Il y a une idée dans le dernier ouvrage de Chan­tal Dupuy-Dunier. Je veux dire : son dernier ensem­ble, inti­t­ulé Mille grues de papi­er, et pub­lié chez Flam­mar­i­on, est le déploiement d’une idée poé­tique con­tenant un univers, certes, mais aus­si une philoso­phie, une atti­tude, et, peut-être, une métaphysique.
A l’ou­ver­ture de ce livre, il y a un proverbe japon­ais : “Quiconque plie mille grues de papi­er ver­ra son vœu exaucé.” A ce proverbe répond immé­di­ate­ment la rêver­ie de Jean Cocteau : “Le temps des hommes est l’é­ter­nité pliée”.
La réal­i­sa­tion d’un souhait et la méta­physique sont la porte de ce livre.
Puis, avant d’en­tr­er dans la matière poé­tique, le poète pré­cise que son tra­vail est le pro­longe­ment des mille grues que ten­ta de réalis­er la petite Sadako Sasa­ki, fil­lette leucémique irradiée à Hiroshi­ma. Son vœu : con­tin­uer de vivre.
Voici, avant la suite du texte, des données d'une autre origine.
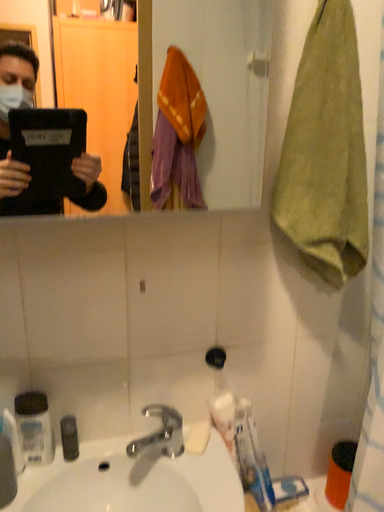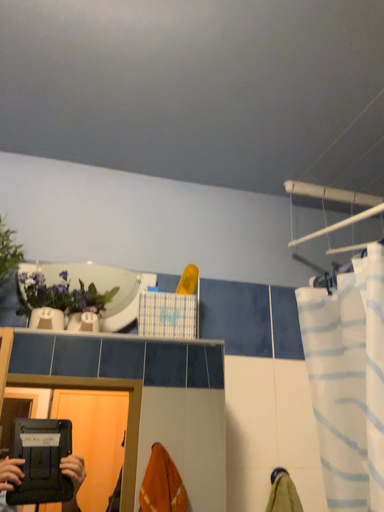 Question: Which way did the camera rotate in the video?

Choices:
 (A) rotated downward
 (B) rotated upward

Answer: (B) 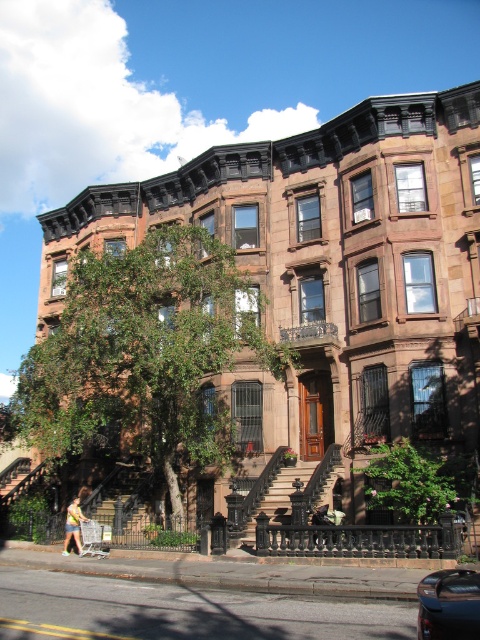 You are standing on the sidewalk in front of the brownstone buildings. You see the green leafy tree at left and the shiny black car at lower right. Which object is closer to you?

The green leafy tree at left is closer to you because it is further to the viewer than the shiny black car at lower right.

You are standing on the sidewalk in front of the brownstone buildings and notice the green leafy tree at left and the shiny black car at lower right. Which object takes up more space in the image?

The green leafy tree at left takes up more space in the image than the shiny black car at lower right because it is bigger.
Elle réal­isa 644 grues et des enfants de sa classe, après son décès, con­fec­tion­nèrent les origamis man­quants pour par­venir jusqu’à mille.
“J’ai “plié” 644 poèmes, nous dit Chan­tal Dupuy-Dunier. Comme elle, je me suis arrêtée à ce chiffre afin de mar­quer l’im­pos­si­bil­ité dans laque­lle se trou­ve l’homme d’aller jusqu’au bout de ses pro­jets, l’écrivain d’achev­er son œuvre”.
Voilà dans quelle poé­tique alors nous entrons.

La ligne claire.
Tou­jours ce même geste
vers la ver­ti­cal­ité quo­ti­di­enne d’écrire.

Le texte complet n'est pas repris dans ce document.